You would be forgiven for wondering how much work gets done by South Africa’s members of parliament, given the media attention they’ve received for brawling or sleeping on the job.
The Economic Freedom Fighters (EFF) MPs are at the centre of much of the attention, having taken on the role of parliament’s nap prefects. This started when one of their MPs accused the minister of international relations, Maite Nkoana Mashabane, of falling asleep during a debate in April on whether President Jacob Zuma should be impeached.
But then, a month later, their MPs made headlines for brawling with parliamentary security and their leader, Julius Malema, vowed never to let Zuma talk in parliament in peace again.
MPs are paid – and quite handsomely at that – to represent the public in parliament from money paid to the government by taxpayers.
Africa Check looks at how much South Africa’s MPs earn, what they actually do and, from the available data and try to identify the hardest-working MPs from the available data.
What do MPs earn?
The highest-paid MPs are the speaker of the national assembly and the chairman of the national council of provinces (NCOP). Those positions are held, at present, by Baleka Mbete and Thandi Modise. Both are members of the ruling African National Congress (ANC).
As of 1 April 2015, both earned R2,716,798 a year, according to the government gazette. That averages out to R226,400 a month.
Their salaries are the same as the deputy president’s, an indication of how senior they are. They also earn more than cabinet ministers, who get R2,309,262 a year, or R192,439 a month.
The next highest-paid MP is the deputy speaker of the national assembly, who earns R1,901,726 a year, which is the same as a deputy cabinet minister.

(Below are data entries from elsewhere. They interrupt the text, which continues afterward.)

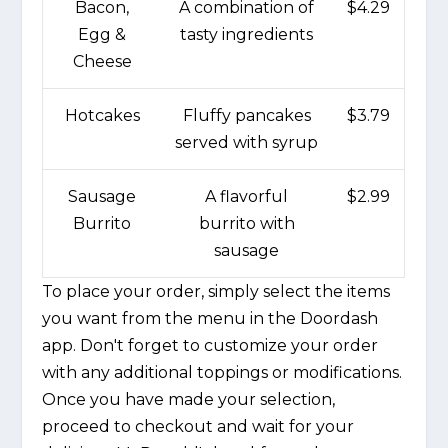
Bacon,
A combination of
$4.29
Egg &
tasty ingredients
Cheese
Hotcakes
Fluffy pancakes
$3.79
served with syrup
Sausage
A flavorful
$2.99
Burrito
burrito with
sausage
To place your order, simply select the items
you want from the menu in the Doordash
app. Don't forget to customize your order
with any additional toppings or modifications.
Once you have made your selection,
proceed to checkout and wait for your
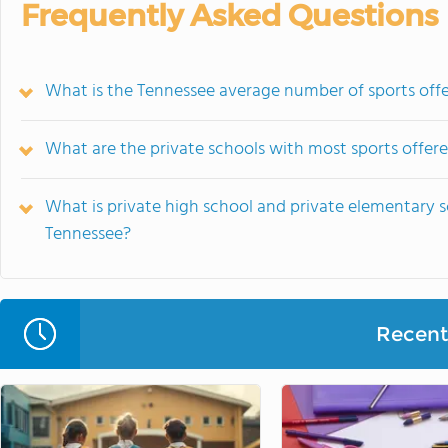
Frequently Asked Questions
What is the Tennessee average number of sports offe
What are the private schools with most sports offer
What is private high school and private elementary s
Tennessee?
Recent 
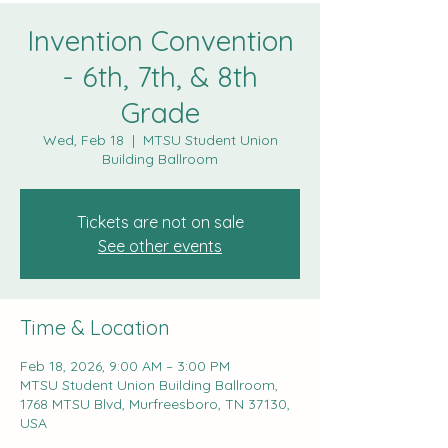
Invention Convention
- 6th, 7th, & 8th
Grade
Wed, Feb 18
  |  
MTSU Student Union
Building Ballroom
Tickets are not on sale
See other events
Time & Location
Feb 18, 2026, 9:00 AM – 3:00 PM
MTSU Student Union Building Ballroom,
1768 MTSU Blvd, Murfreesboro, TN 37130,
USA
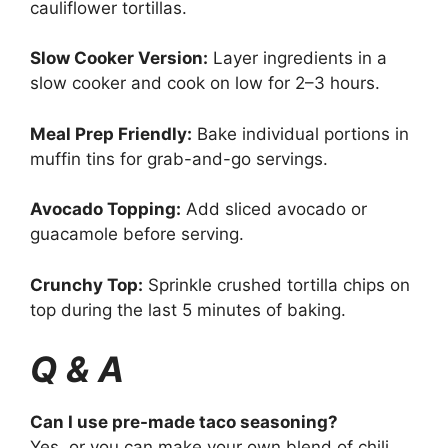
cauliflower tortillas.
Slow Cooker Version:
Layer ingredients in a
slow cooker and cook on low for 2–3 hours.
Meal Prep Friendly:
Bake individual portions in
muffin tins for grab-and-go servings.
Avocado Topping:
Add sliced avocado or
guacamole before serving.
Crunchy Top:
Sprinkle crushed tortilla chips on
top during the last 5 minutes of baking.
Q & A
Can I use pre-made taco seasoning?
Yes, or you can make your own blend of chili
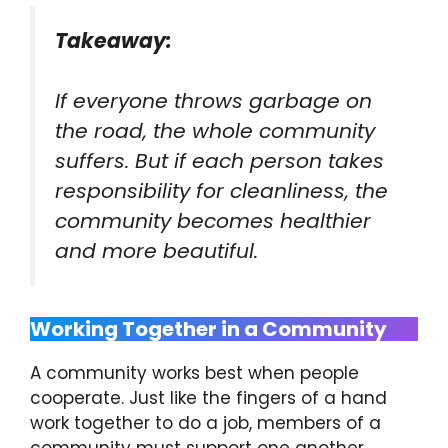
Takeaway:
If everyone throws garbage on
the road, the whole community
suffers. But if each person takes
responsibility for cleanliness, the
community becomes healthier
and more beautiful.
Working Together in a Community
A community works best when people
cooperate. Just like the fingers of a hand
work together to do a job, members of a
community must support one another.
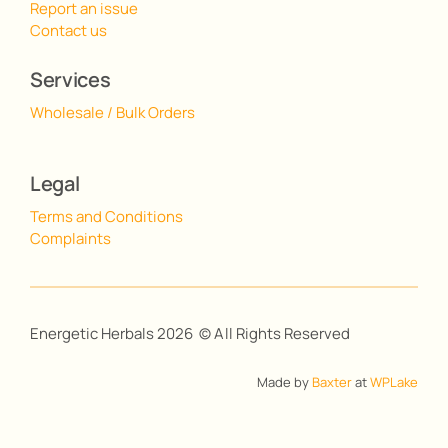
Report an issue
Contact us
Services
Wholesale / Bulk Orders
Legal
Terms and Conditions
Complaints
Energetic Herbals 2026 © All Rights Reserved
Made by
Baxter
at
WPLake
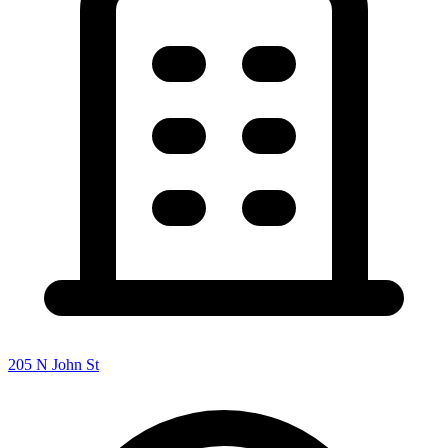
205 N John St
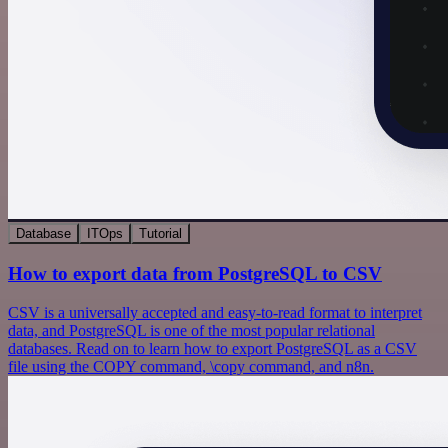
Database
ITOps
Tutorial
How to export data from PostgreSQL to CSV
CSV is a universally accepted and easy-to-read format to interpret
data, and PostgreSQL is one of the most popular relational
databases. Read on to learn how to export PostgreSQL as a CSV
file using the COPY command, \copy command, and n8n.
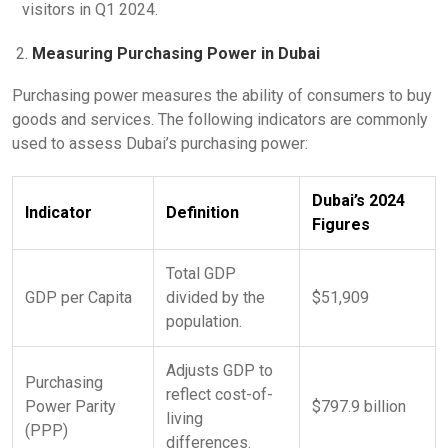
visitors in Q1 2024.
Measuring Purchasing Power in Dubai
Purchasing power measures the ability of consumers to buy
goods and services. The following indicators are commonly
used to assess Dubai’s purchasing power:
Dubai’s 2024
Indicator
Definition
Figures
Total GDP
GDP per Capita
divided by the
$51,909
population.
Adjusts GDP to
Purchasing
reflect cost-of-
Power Parity
$797.9 billion
living
(PPP)
differences.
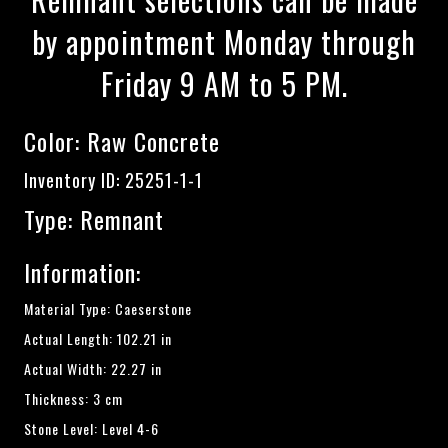
by appointment Monday through
Friday 9 AM to 5 PM.
Color:
Raw Concrete
Inventory ID: 25251-1-1
Type: Remnant
Information:
Material Type: Caeserstone
Actual Length: 102.21 in
Actual Width: 22.27 in
Thickness: 3 cm
Stone Level: Level 4-6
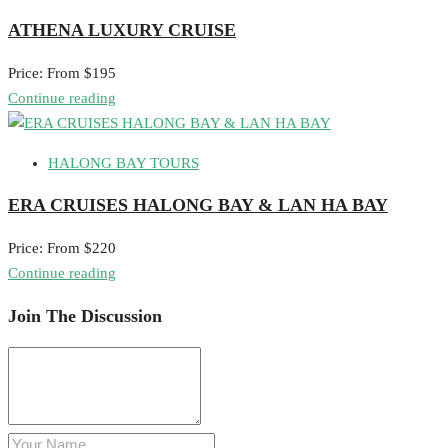
ATHENA LUXURY CRUISE
Price: From $195
Continue reading
HALONG BAY TOURS
ERA CRUISES HALONG BAY & LAN HA BAY
Price: From $220
Continue reading
Join The Discussion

That works out to R158,477 a month. At present, Lechesa Tsenoli is the deputy speaker.
The house chairman comes next on the pay scale. This is currently Cedrick Frolick, who earns R1,765,935 a year.
After him comes a group of senior MPs – the chief whip of the majority party, the chief whip of the NCOP, and the parliamentary council president and deputy president – who earn R1,494,192 a year. The leader of the opposition, currently Mmusi Maimane of the Democratic Alliance, is also among this group. Their monthly average works out at R124,516.
Leaders of minority parties, such as Julius Malema and Bantu Holomisa from the UDM, earn R1,222,606 a year or R101,885 a month.
The lowest salary an MP in the national assembly or NCOP earns is R1,033,434 a year, or R86,120 a month.
Africa Check sent a number of emails and made multiple phone calls to the office of the parliamentary spokesperson to find out what benefits MPs receive over and above the annual remuneration listed in the government zazette, but parliament has yet to respond. (Note: We will update this factsheet when they do.)
A report by the People’s Assembly information website in 2014, listed a number of “perks” that MPs were entitled to, according to parliamentary spokesman, Estelle Randall. These included “86 single economy-class air journeys, accommodation in parliamentary villages, airport parking, reimbursed allowances for travel costs between airport and home and travel facilities for dependents, according to the policy for travel”.
Parking in the parliamentary precinct, a fully equipped office in the precinct and an information and communications technology allowance were also included.
MPs received annual salary increases based on recommendations by the Independent Commission for the Remuneration of Public Office Bearers, which were benchmarked on forecasts of average annual inflation. Since 2012, MPs have received annual increases of between 5 and 6%.